* _Aim of the exercise_
In the records that follow, find the line containing "한국토지주택공사(LH), 2026년 기업설명회(IR) 개최" and the line containing "vivre le débat", then transcribe both and every line between them exactly, omitting pictures.

* _Task material_
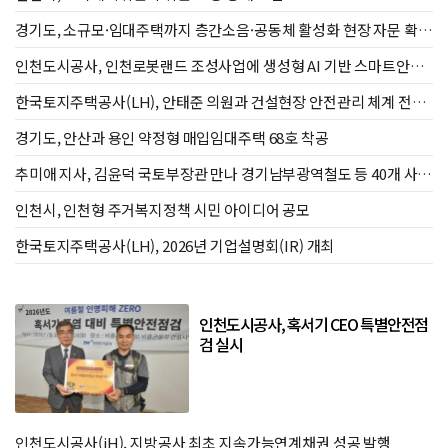
경기도, 소규모·임대주택까지 층간소음·공동체 활성화 현장 자문 확
대
인천도시공사, 인천로봇랜드 조성사업에 생성형 AI 기반 스마트안전
기술 도입
한국토지주택공사(LH), 안태준 의원과 건설현장 안전관리 체계 전환
위한 정책토론회 개최
경기도, 안산과 용인 약정형 매입임대주택 68호 착공
추미애 지사, 김윤덕 국토부장관 만나 경기남부광역철도 등 40개 사업
국가철도망 반영 요청
인천시, 인천형 주거복지정책 시민 아이디어 공모
한국토지주택공사(LH), 2026년 기업설명회(IR) 개최
인천도시공사, 혹서기 CEO 특별안전점
검 실시
인천도시공사(iH), 지방공사 최초 지속가능연계채권 성공 발행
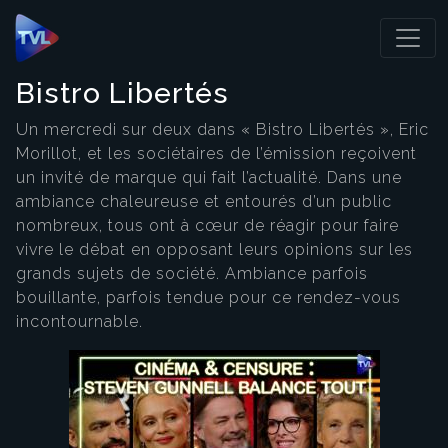
Panneau de gestion des cookies
Bistro Libertés
Un mercredi sur deux dans « Bistro Libertés », Eric
Morillot, et les sociétaires de l’émission reçoivent
un invité de marque qui fait l’actualité. Dans une
ambiance chaleureuse et entourés d’un public
nombreux, tous ont à cœur de réagir pour faire
vivre le débat en opposant leurs opinions sur les
grands sujets de société. Ambiance parfois
bouillante, parfois tendue pour ce rendez-vous
incontournable.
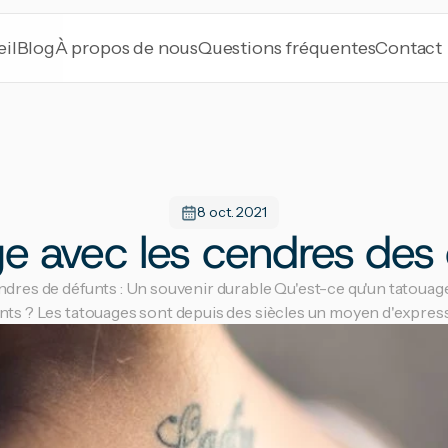
il
Blog
À propos de nous
Questions fréquentes
Contact
8 oct. 2021
e avec les cendres des 
dres de défunts : Un souvenir durable Qu'est-ce qu'un tatouag
nts ? Les tatouages sont depuis des siècles un moyen d'expressi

* _Task result_
한국토지주택공사(LH), 2026년 기업설명회(IR) 개최
인천도시공사, 혹서기 CEO 특별안전점
검 실시
인천도시공사(iH), 지방공사 최초 지속가능연계채권 성공 발행
Panneau de gestion des cookies
Bistro Libertés
Un mercredi sur deux dans « Bistro Libertés », Eric
Morillot, et les sociétaires de l’émission reçoivent
un invité de marque qui fait l’actualité. Dans une
ambiance chaleureuse et entourés d’un public
nombreux, tous ont à cœur de réagir pour faire
vivre le débat en opposant leurs opinions sur les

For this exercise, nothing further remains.